VIOLETA: “só no finalzinho que eu me descontrolei um pouco porque entrou aluno novo, que vem de favela e quer dominar o pedaço, aí já... mas desde o começo do ano que meus alunos “sim senhora”, “não senhora”, “posso ir ao banheiro?”, tudo assim na educação,

depois que entrou [sic] 3 que veio lá do... cafundó do Judas lá, aí começou a... ainda bem que foi bem no finalzinho...”

PESQUISADORA: “hum, hum...”

VIOLETA: “não deu pra atrapalhar muito.”

PESQUISADORA: “Você acha que ser professor é uma profissão que se distingue de outras profissões? Como? No que é específico?”

VIOLETA: [4 segundos de silêncio] “bom eu acho que é a proximidade, da gente

conhecer, cada ano que passa, um novo aluno, né, a vida dessa criança também que é muito importante, os alunos sofrem demais...” [abaixa o tom de voz]

PESQUISADORA: “hum, hum...”

VIOLETA: “e agora que abriu aí as porta [sic] pra pegar essas criança [sic] da casa

do menor e casa de acolhimento, né, eu acho que tá tudo por aí...”

PESQUISADORA: “hum, hum, você acha que a profissão professor tem de específico

lidar com essas peculiaridades?”

VIOLETA: “nossa, demais né? Se a gente não lida com isso vamos fazer o que? Não

vamos deixar também ao Deus dará, né, não tem como.”
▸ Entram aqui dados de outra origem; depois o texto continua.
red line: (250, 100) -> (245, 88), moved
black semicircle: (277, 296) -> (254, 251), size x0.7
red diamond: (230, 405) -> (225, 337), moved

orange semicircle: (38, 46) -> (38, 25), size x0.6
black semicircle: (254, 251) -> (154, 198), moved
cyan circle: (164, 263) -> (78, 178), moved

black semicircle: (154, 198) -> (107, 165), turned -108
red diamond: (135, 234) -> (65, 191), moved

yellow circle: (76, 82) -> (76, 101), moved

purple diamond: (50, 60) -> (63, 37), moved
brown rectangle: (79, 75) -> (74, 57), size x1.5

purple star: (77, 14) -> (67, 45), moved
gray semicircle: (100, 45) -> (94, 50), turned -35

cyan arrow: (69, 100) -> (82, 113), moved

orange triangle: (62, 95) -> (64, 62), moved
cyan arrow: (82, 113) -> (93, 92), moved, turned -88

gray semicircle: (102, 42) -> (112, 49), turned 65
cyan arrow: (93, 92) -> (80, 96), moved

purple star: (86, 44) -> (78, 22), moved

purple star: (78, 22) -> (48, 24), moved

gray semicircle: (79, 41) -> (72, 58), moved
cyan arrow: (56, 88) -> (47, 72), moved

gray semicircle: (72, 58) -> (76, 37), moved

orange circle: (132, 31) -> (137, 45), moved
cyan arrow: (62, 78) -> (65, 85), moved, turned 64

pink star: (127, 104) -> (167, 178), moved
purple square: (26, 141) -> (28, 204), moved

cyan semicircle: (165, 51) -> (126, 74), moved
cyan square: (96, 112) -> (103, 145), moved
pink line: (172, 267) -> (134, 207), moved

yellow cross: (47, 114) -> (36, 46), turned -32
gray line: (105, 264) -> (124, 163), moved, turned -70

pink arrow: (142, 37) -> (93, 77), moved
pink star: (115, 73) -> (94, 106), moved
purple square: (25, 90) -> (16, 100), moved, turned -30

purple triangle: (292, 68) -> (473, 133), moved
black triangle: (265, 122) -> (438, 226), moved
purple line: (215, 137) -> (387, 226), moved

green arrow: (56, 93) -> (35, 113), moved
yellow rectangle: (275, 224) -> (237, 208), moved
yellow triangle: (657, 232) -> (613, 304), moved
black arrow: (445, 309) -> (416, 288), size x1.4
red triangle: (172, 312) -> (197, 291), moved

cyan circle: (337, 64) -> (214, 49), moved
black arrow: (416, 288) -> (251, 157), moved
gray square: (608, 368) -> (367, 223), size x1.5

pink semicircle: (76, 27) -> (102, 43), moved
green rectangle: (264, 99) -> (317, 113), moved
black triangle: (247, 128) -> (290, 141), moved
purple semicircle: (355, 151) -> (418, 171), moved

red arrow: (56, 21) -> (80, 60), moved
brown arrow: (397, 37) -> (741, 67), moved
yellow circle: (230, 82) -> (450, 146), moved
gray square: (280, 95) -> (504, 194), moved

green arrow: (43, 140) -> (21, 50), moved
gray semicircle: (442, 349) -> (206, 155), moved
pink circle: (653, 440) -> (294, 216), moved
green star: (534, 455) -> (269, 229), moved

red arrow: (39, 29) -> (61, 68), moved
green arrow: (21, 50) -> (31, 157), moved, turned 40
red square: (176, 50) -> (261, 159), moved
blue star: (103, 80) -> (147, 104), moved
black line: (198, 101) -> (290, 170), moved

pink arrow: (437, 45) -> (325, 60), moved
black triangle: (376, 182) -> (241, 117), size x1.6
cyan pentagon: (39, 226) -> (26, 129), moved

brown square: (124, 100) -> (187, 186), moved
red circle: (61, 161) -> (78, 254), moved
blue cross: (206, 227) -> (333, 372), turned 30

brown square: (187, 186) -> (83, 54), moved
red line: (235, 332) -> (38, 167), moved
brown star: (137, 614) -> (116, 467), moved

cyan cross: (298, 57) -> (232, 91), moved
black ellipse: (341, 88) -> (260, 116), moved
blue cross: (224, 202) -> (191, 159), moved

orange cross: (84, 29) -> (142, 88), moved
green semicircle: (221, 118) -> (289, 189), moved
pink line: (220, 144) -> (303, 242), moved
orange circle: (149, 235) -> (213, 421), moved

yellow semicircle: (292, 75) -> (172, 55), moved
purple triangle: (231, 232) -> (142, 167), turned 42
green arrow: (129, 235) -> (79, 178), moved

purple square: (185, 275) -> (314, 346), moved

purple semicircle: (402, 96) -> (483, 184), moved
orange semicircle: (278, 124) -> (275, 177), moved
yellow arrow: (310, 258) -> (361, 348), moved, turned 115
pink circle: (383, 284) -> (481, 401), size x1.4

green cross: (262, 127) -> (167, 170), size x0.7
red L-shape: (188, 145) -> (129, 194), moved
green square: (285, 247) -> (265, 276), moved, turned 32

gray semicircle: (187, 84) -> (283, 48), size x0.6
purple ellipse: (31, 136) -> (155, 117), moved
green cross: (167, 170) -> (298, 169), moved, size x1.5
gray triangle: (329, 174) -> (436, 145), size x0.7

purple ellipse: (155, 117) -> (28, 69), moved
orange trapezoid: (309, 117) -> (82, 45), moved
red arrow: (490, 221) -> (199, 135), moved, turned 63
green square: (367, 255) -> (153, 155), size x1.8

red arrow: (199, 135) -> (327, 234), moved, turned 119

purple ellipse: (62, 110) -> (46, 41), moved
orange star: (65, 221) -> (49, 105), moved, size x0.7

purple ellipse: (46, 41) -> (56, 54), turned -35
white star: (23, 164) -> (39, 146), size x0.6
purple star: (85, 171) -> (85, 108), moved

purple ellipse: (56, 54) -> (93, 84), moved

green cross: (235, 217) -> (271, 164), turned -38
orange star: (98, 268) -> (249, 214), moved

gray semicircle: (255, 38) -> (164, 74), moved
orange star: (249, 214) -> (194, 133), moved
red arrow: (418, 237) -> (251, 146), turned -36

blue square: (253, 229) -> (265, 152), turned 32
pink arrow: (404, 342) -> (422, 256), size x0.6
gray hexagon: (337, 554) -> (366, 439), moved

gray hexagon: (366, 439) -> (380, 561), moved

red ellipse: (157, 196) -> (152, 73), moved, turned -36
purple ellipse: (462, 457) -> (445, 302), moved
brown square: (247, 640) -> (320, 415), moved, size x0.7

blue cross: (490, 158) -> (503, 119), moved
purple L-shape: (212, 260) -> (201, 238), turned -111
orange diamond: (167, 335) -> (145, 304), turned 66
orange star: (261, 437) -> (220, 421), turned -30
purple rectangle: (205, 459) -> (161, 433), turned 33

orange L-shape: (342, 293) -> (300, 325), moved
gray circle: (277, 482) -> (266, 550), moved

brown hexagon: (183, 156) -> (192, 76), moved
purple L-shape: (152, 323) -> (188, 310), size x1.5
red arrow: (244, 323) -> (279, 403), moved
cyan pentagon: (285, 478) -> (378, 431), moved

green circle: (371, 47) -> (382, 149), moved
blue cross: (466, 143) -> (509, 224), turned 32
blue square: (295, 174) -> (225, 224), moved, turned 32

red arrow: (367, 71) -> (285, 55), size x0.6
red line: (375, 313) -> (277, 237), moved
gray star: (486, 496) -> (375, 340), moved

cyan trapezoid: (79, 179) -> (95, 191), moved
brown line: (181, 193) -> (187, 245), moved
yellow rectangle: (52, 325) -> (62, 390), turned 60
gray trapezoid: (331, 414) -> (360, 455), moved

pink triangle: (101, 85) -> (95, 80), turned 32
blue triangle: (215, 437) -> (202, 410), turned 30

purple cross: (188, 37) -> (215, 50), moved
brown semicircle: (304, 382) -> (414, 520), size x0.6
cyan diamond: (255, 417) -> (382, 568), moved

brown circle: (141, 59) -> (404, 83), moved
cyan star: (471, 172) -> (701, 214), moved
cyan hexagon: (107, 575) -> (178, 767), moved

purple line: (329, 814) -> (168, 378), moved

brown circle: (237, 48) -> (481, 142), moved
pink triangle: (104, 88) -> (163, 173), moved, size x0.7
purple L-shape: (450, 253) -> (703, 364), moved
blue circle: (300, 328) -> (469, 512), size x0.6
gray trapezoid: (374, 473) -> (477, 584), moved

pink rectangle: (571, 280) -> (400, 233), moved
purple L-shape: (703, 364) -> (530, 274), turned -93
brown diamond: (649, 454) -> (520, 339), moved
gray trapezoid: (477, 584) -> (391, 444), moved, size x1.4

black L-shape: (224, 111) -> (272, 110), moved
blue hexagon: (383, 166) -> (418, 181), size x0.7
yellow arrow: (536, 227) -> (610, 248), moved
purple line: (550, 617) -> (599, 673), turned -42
Violeta chegou a atribuir a especificidade da profissão docente ao fato de ter que lidar com crianças oriundas de lugares diversos. Ou seja, o fundamental da prática docente passava a ser lidar com a diversidade na visão de Violeta e esse lidar não apareceu relacionado ao ensinar, mas sim ao educar moralmente, ao conter, ao disciplinar. Ainda extrapolando um pouco os limites da análise desta pesquisa, cabe pensar o quanto essa disposição de Violeta não é uma disposição de todos os agentes daquela escola. Basta pensar no caso citado por Violeta de um

aluno “de inclusão” como ela costuma chamar de outra turma: o aluno era proibido de entrar

em sala de aula pela professora responsável e passava todo o período escolar passeando com a mochila nas costas pelos corredores. Violeta alegou ter tomado conhecimento do fato apenas no final do ano e chegou a comunicar à coordenadora, a qual, segundo ela, alegou ser essa uma responsabilidade da orientadora educacional e, ao que tudo indicou pelas afirmações de Violeta, o caso ficou por isso mesmo.